I’m make this example a bit more interesting by simulating the results of baskets in a shooting tournament. I’ll generate outcomes of 10 sequential shots from 10,000 basketball players. Importantly, each player will have a true 50% chance of success on each shot.

[code language=”r”]

n.players <- 1000

n.shots <- 10

shots <- as.data.frame(matrix(sample(c(0, 1), size = n.players * n.shots, replace = T),

nrow = n.players, ncol = n.shots))

[/code]

Again, let’s delete cases where the first 9 shots are all misses

[code language=”r”]

shots <- shots[rowMeans(shots[,1:9]) != 0,]

[/code]

Now, for each player, let’s calculate 4 statistics

- possible.HH: The number of hits in shots 1 – 9; this equates to the number of possible streaks in the sequence
- actual.HH: The number of actual HH streaks in the sequence
- actual.HH.p: The actual proportion of HH streaks in the sequence
- posterior.HH.p: The Bayesian posterior estimate of the probability of an HH sequence given

[code language=”r”]

for(i in 1:nrow(shots)) {

player.seq <- shots[i,]

possible.HH.sequences <- sum(player.seq[1:(n.shots – 1)] == 1)

actual.HH.sequences <- sum(player.seq[1:(n.shots – 1)] == 1 & player.seq[2:(n.shots)] == 1)

new.player.seq <- c(rep(1, actual.HH.sequences), rep(0, possible.HH.sequences – actual.HH.sequences))

n <- possible.HH.sequences

p <- actual.HH.sequences / possible.HH.sequences

post.a <- 1 + p * n

post.b <- 1 + (1 – p) * n

post.mean <- qbeta(.5, post.a, post.b)

lb <- qbeta(.025, post.a, post.b)

ub <- qbeta(.975, post.a, post.b)

shots$possible.HH[i] <- possible.HH.sequences

shots$actual.HH[i] <- actual.HH.sequences

shots$actual.HH.p[i] <- p

shots$bayes.HH.p[i] <- post.mean

shots$lb[i] <- lb

shots$ub[i] <- ub

}

[/code]

Now, let’s calculate the average HH streaks from our measures.

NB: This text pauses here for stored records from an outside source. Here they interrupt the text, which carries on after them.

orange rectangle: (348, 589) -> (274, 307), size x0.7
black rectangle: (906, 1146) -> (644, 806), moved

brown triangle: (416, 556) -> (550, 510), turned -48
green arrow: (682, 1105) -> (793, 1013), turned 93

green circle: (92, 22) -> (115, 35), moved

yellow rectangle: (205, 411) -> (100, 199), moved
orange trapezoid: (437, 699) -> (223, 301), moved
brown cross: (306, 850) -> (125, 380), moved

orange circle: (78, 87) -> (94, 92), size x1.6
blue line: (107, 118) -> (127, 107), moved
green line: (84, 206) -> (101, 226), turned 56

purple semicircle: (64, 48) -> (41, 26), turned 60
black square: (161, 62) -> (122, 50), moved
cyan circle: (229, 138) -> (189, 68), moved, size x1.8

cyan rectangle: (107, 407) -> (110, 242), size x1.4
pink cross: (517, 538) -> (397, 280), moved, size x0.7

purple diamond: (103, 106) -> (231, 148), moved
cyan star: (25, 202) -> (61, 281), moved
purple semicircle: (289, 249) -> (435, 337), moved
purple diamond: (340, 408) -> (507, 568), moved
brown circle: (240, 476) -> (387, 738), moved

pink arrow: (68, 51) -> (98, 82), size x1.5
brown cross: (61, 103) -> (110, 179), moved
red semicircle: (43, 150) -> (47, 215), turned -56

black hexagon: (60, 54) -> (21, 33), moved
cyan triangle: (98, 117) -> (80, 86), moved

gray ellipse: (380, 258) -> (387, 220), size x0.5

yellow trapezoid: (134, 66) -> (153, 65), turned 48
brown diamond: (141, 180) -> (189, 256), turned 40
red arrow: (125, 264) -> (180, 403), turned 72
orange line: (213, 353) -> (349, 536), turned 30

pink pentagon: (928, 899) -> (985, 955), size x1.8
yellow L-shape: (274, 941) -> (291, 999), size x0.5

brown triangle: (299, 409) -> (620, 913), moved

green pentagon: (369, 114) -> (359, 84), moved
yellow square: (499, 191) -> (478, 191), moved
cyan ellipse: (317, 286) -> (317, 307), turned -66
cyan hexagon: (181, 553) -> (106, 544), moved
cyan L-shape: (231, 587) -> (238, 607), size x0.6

First, let’s use the original biased measure (the same one that got us the ugly 41.7% value for 4 coin flips).

[code lanugage=”r”]

mean(shots$actual.HH.p)

## [1] 0.4431845

[/code]

In my simulation, I got a value of 44.3%. Better than the 41.7% value, but still far away from the desired 50% value.

Now, let’s see how our average Bayesian solution did:

[code language=”r”]

mean(shots$bayes.HH.p)

## [1] 0.4701428

[/code]

The mean Bayesian posterior response is 47.0%, closer to 50% than before, but still not good enough. To be honest, I’m not totally sure why this value does not hit 50% (ignoring sampling error). I’ll still need to work on this.

Finally, let’s use our simple unbiased measure:

[code language=”r”]

sum(shots$actual.HH) / sum(shots$possible.HH)

## [1] 0.4975391

[/code]

Here, I got a value of 49.8% – close enough to be within sampling error of 50%.